Task item
Find every line of the data below that has "lock" in it. Reply with the number only.
----
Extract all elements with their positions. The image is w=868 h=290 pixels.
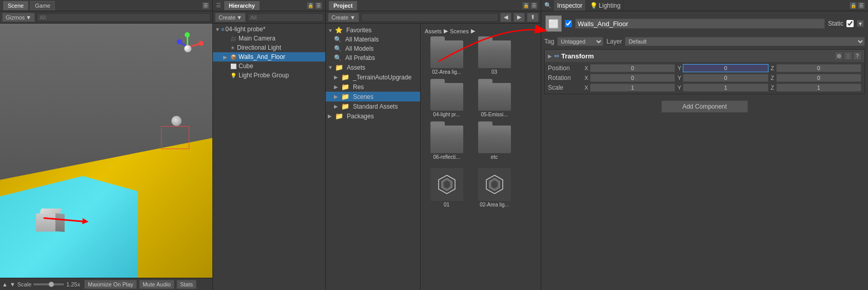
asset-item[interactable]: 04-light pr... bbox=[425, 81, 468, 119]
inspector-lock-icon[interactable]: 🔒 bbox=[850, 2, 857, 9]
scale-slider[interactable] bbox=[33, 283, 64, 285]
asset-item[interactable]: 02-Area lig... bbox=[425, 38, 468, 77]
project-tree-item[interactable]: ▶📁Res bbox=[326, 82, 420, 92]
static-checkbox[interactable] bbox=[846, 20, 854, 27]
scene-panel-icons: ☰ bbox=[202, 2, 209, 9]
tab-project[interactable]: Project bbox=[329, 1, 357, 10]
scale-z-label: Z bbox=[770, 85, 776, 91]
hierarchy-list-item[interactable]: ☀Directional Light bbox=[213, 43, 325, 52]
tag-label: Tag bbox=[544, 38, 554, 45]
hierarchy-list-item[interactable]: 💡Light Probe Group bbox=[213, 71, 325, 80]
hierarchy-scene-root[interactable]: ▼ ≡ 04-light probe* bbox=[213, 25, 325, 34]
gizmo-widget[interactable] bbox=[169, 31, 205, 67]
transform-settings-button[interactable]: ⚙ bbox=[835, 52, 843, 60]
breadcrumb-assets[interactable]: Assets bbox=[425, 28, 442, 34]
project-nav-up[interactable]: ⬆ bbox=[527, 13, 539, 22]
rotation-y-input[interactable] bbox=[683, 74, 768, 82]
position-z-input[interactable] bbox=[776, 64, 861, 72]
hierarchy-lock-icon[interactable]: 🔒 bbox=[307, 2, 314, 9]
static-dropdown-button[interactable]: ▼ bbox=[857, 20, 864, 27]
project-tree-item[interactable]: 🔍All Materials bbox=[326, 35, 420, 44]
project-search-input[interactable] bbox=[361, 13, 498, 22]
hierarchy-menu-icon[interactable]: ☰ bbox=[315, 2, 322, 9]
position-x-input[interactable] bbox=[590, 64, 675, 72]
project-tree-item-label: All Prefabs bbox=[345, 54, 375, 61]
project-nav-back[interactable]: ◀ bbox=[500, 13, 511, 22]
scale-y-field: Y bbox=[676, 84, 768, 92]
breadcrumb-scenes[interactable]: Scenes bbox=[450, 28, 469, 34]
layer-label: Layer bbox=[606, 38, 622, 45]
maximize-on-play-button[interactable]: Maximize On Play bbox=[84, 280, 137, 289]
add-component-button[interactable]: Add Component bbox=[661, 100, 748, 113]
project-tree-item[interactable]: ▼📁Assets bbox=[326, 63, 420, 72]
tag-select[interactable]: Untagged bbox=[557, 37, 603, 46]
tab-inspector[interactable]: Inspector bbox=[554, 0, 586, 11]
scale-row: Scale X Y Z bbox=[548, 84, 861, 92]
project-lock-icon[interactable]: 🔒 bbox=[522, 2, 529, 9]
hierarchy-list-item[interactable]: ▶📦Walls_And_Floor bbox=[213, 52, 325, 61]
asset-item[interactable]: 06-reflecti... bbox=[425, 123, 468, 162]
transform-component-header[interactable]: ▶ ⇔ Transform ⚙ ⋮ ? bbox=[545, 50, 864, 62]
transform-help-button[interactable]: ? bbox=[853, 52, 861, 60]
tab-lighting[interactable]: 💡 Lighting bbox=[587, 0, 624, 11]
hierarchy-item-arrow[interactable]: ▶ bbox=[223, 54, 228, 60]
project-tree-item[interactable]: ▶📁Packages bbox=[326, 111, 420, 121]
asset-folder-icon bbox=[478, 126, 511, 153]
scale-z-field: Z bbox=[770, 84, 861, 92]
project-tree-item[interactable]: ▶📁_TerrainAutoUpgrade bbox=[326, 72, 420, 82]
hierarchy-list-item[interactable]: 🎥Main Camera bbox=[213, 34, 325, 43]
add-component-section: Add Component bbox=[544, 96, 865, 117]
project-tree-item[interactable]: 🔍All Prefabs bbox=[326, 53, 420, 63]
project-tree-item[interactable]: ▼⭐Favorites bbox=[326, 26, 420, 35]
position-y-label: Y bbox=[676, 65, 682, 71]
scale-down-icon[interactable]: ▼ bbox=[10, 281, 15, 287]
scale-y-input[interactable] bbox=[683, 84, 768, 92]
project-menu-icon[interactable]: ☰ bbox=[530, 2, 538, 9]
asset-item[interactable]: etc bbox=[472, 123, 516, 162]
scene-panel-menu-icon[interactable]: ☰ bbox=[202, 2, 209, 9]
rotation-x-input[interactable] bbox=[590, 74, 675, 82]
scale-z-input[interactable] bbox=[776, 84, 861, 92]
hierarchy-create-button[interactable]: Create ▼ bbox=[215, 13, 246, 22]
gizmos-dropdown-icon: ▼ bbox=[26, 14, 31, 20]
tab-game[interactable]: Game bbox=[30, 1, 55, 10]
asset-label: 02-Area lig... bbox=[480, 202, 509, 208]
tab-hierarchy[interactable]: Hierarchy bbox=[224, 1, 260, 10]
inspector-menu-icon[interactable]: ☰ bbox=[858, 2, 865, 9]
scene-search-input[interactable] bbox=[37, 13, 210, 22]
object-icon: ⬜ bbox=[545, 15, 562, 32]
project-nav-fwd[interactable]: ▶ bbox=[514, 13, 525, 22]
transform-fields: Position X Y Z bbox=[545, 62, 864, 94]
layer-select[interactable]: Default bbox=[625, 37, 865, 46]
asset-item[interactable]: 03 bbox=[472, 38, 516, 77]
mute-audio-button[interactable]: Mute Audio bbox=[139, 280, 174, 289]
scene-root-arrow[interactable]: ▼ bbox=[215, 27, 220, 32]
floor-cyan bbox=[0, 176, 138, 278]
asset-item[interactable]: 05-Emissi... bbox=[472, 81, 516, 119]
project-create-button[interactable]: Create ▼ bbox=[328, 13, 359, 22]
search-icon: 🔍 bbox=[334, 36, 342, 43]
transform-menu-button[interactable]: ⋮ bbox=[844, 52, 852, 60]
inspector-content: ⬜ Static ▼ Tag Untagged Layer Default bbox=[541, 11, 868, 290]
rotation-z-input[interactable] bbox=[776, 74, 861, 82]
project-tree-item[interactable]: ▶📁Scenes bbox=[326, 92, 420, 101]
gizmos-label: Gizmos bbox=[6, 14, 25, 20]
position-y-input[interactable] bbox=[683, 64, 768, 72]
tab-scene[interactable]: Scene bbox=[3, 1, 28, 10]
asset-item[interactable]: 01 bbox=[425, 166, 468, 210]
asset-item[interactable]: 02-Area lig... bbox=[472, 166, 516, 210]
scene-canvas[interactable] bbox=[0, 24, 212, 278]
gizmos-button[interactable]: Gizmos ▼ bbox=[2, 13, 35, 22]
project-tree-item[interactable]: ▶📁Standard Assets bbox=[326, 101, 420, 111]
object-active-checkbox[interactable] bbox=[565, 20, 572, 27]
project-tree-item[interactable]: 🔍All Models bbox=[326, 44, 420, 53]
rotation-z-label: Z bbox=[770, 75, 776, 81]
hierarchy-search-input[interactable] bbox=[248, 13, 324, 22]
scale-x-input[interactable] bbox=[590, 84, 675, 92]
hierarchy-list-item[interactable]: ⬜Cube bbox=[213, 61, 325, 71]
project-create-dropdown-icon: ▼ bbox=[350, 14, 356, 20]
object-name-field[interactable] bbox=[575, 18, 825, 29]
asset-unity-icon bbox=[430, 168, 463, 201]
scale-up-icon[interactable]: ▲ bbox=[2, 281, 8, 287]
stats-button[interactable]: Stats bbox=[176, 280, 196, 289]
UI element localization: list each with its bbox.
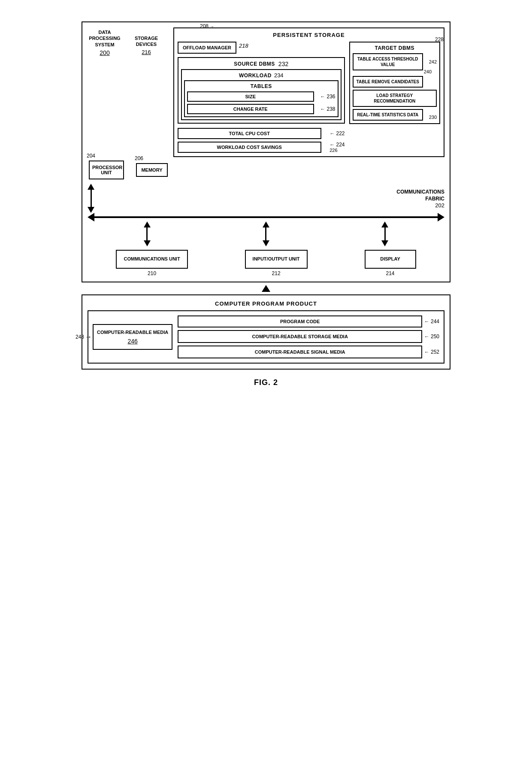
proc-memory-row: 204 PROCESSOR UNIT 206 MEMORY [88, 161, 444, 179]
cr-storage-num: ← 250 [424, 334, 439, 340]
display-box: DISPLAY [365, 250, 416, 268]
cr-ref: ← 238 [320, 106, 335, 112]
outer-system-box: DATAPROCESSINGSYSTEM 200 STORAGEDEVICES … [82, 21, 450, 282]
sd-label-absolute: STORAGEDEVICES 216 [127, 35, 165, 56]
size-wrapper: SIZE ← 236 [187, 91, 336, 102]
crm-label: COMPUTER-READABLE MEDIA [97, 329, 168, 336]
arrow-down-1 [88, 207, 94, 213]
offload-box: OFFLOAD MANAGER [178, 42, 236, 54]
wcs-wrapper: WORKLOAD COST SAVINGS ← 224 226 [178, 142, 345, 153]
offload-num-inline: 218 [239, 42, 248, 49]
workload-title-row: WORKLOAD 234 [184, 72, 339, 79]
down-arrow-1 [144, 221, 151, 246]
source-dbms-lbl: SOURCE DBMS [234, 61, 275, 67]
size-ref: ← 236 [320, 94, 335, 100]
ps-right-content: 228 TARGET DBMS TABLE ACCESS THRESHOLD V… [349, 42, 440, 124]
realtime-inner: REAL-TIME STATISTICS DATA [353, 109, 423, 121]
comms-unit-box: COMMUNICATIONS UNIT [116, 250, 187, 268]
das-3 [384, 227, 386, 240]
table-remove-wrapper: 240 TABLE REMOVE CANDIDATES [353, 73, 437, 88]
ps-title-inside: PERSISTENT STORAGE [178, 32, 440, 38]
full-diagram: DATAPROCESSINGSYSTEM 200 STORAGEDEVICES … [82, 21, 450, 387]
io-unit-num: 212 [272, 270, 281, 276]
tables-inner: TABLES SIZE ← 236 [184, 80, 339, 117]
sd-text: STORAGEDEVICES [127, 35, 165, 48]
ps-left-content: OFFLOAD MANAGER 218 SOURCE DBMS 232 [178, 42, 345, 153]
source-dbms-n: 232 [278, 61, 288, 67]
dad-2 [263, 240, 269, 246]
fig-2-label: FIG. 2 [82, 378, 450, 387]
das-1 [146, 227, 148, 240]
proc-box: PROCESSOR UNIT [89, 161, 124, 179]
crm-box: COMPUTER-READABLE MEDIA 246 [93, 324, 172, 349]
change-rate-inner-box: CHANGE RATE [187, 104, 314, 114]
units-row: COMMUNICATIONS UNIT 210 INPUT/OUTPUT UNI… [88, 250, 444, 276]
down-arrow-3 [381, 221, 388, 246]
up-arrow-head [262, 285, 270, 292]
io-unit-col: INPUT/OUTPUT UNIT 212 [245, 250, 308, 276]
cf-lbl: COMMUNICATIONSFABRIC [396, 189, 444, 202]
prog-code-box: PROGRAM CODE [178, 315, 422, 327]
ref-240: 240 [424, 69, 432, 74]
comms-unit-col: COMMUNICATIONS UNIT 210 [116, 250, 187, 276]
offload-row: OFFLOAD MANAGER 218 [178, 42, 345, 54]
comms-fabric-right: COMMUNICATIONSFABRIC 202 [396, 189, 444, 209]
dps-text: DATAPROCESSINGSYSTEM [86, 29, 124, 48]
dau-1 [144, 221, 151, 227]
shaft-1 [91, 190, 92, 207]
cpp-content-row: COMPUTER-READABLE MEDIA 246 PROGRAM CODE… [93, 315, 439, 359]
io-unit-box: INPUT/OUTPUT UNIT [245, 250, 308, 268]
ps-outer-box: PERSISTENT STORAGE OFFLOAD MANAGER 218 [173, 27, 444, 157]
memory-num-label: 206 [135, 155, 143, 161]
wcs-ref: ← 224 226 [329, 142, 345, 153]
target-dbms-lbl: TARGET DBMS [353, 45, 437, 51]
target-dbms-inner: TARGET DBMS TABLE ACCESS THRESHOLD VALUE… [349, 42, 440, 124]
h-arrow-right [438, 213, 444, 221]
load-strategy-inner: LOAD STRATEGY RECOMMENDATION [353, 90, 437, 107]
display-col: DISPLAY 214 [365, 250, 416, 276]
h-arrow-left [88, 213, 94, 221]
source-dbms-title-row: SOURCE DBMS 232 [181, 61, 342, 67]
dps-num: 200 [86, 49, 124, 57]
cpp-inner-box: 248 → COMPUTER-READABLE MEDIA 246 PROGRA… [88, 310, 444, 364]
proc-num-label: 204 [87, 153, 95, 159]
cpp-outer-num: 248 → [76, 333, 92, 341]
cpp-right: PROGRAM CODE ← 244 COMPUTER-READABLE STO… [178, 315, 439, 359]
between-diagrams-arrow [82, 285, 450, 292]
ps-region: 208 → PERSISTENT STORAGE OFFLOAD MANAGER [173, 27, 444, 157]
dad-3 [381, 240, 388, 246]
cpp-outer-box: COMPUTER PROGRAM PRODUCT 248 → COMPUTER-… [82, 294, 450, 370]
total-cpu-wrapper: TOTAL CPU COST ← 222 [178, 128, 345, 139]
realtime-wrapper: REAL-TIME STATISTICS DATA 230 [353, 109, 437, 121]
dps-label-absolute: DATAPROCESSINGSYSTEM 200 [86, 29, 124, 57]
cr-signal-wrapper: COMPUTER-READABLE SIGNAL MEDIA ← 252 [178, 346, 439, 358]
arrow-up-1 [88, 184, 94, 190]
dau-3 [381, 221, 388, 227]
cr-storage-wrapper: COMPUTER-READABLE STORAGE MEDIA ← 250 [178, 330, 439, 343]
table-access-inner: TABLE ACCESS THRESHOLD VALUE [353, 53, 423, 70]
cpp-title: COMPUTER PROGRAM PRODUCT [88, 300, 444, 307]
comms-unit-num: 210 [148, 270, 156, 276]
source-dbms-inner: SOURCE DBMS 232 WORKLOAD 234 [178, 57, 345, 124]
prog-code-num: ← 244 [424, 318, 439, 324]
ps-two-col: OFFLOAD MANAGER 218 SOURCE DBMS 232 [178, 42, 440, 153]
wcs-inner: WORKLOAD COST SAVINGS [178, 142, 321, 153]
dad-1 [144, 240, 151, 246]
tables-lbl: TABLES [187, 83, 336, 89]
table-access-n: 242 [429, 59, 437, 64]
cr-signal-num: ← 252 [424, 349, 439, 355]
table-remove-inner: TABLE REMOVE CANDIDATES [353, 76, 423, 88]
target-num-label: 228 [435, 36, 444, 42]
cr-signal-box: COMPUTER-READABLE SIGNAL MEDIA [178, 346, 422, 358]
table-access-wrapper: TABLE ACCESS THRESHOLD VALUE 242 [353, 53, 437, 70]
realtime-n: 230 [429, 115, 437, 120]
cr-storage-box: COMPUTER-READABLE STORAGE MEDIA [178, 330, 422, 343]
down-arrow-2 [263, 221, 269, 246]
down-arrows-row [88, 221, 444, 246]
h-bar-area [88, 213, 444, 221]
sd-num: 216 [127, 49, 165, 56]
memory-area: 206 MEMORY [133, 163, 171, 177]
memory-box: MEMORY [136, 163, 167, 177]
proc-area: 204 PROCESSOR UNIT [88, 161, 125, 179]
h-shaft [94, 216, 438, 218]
----
Answer to this task
3